Mrs. Stanton laughed. She was well pleased with her daughter's simple, ingenuous remark.
"Ah, you are a flatterer, I fear," she said, lightly; "but really your appearance is not altogether flattering. I did not expect to see such a woman. You make me feel quite old. Let me see—what is your age, by the by?"
"I was twenty-one last March," said Aldyth, a little surprised that her mother should need to ask.
"Ah, to be sure, I had forgotten," said Mrs. Stanton, carelessly, "and Gladys is just nineteen. But now Mr. Stanton will be impatient to see you, and you have yet to make the acquaintance of Cecil and Nelly. Come, darling."
So saying she led the way to the sitting room.
Mr. Stanton did not look as if he were impatient to see Aldyth or any one. He was a weary-looking man, with bald head and stooping shoulders. His manner was singularly nervous and shy, and though he greeted Aldyth not unkindly, he seemed to have nothing to say to her. But his wife was well able to supply his lack of words. She talked both for him and for herself.

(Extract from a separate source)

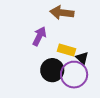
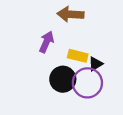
black triangle: (82, 58) -> (96, 64), turned 48

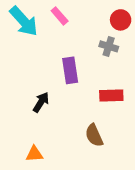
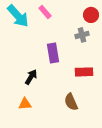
gray cross: (109, 46) -> (82, 35), turned -32
orange triangle: (34, 154) -> (25, 104), moved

"I have been telling Aldyth how anxious you were to see her, Robert. Now, is she what you expected? Not at all like me, is she? No, she resembles her father. It is very strange that not one of my girls is really like me. Gladys resembles me most; but then she is fair, like your family, and her features are not like mine. I often wonder how it is that people will persist in saying she is like me. Oh, here is Nelly! Come, Nelly, and let me introduce you to your sister Aldyth."
Nelly appeared by no means desirous of the introduction. She was a big, awkward girl of fifteen, dark, heavy-browed and somewhat sullen-looking; but with good eyes, and a certain resemblance to her handsome mother, although she was undeniably plain. She seemed to have inherited her father's nervous, shy manner. She shook hands with Aldyth without looking at her, and rushed away to the further end of the room, where, hidden by a curtain, she leaned on a window sill and watched the outer world.
Cecil did not appear till dinner was on the table. He was a good-looking lad of seventeen, bright and pleasant in manner, though somewhat foppish in his person, and not without the conceit common to youths of his age. Still, Aldyth felt that she should like him when she knew him better. But all her impressions that evening seemed vague and unreal. She felt like one in a dream as she sat listening to the talk that went on, and replying to the remarks addressed to her.
Mrs. Stanton, as seemed to be her habit, not only spoke for herself, but said everything that her husband should said, whilst he, sitting opposite to her, silent and melancholy, occasionally murmured an assent. She had many questions to ask respecting Woodham and various families residing in the vicinity, to which Miss Lorraine was only too pleased to make full replies.